Analysis: Was A Global IT Outage Inevitable?
Unless there’s a concerted effort by a lot more tech industry vendors than just CrowdStrike, it’s unlikely to be the last incident of this kind.
Within the software industry, it has long been a cliche´ to point out the inevitability of bugs.
As the thinking goes, the world of software is insanely complex, and the potential impact of fallible humans is an ever-present risk. Whether we like it or not, just about everyone seems to have accepted at this point that “bugs happen.”
[Related: CrowdStrike Chief Security Officer: ‘To Say We’re Devastated Is A Huge Understatement’]

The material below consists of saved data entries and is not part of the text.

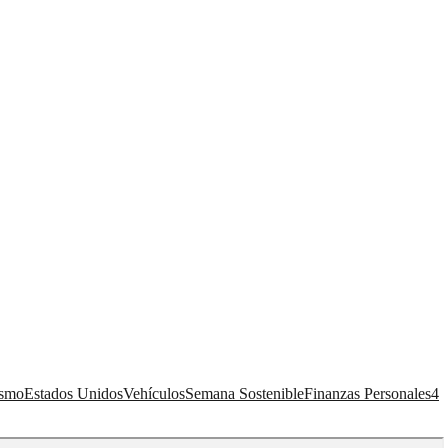
ismo
Estados Unidos
Vehículos
Semana Sostenible
Finanzas Personales
4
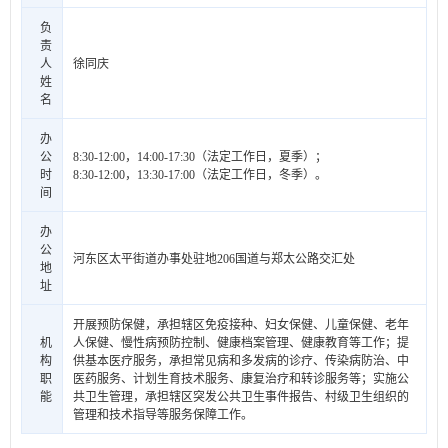
负
责
人
徐同庆
姓
名
办
公
8:30-12:00，14:00-17:30（法定工作日，夏季）；
时
8:30-12:00，13:30-17:00（法定工作日，冬季）。
间
办
公
河东区太平街道办事处驻地206国道与郑太公路交汇处
地
址
开展预防保健，承担辖区免疫接种、妇女保健、儿童保健、老年
机
人保健、慢性病预防控制、健康档案管理、健康教育等工作；提
构
供基本医疗服务，承担常见病和多发病的诊疗、传染病防治、中
职
医药服务、计划生育技术服务、康复治疗和转诊服务等；实施公
能
共卫生管理，承担辖区突发公共卫生事件报告、村级卫生组织的
管理和技术指导等服务保障工作。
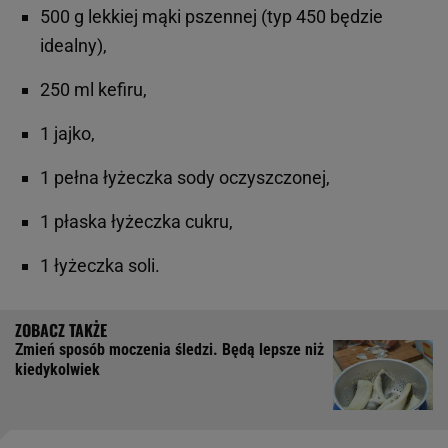
500 g lekkiej mąki pszennej (typ 450 będzie
idealny),
250 ml kefiru,
1 jajko,
1 pełna łyżeczka sody oczyszczonej,
1 płaska łyżeczka cukru,
1 łyżeczka soli.
Zmień sposób moczenia śledzi. Będą lepsze niż
kiedykolwiek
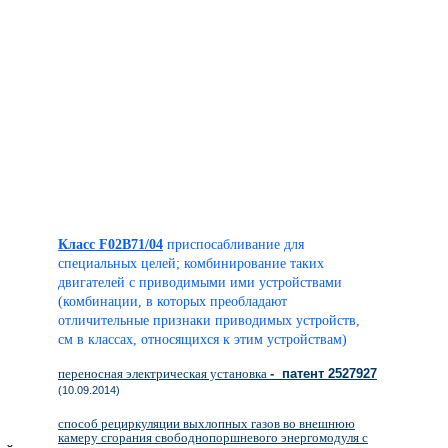
Класс F02B71/04
приспосабливание для
специальных целей; комбинирование таких
двигателей с приводимыми ими устройствами
(комбинации, в которых преобладают
отличительные признаки приводимых устройств,
см в классах, относящихся к этим устройствам)
переносная электрическая установка
- патент 2527927
(10.09.2014)
способ рециркуляции выхлопных газов во внешнюю
камеру сгорания свободнопоршневого энергомодуля с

However, just under a week ago, an especially nasty bug happened, and the world woke up to the worst IT outage of all time. The sad-face emoticon on the Windows blue screen of death (BSOD) was never so infuriating as it was on July 19, 2024.
The whole thing can be traced back to a bug in CrowdStrike’s validation system, which didn’t catch a defect in a file before it was deployed to nearly 9 million Windows devices, as the cybersecurity vendor disclosed Wednesday. (I’ve reached out to CrowdStrike for further comment.)
To their credit, the leadership of CrowdStrike has taken full responsibility for this failure. Even with their history of frequently criticizing Microsoft, CrowdStrike executives have said not a peep about Microsoft bearing any responsibility for the Windows outage over the past week.
In other words, this was a bug, plain and simple.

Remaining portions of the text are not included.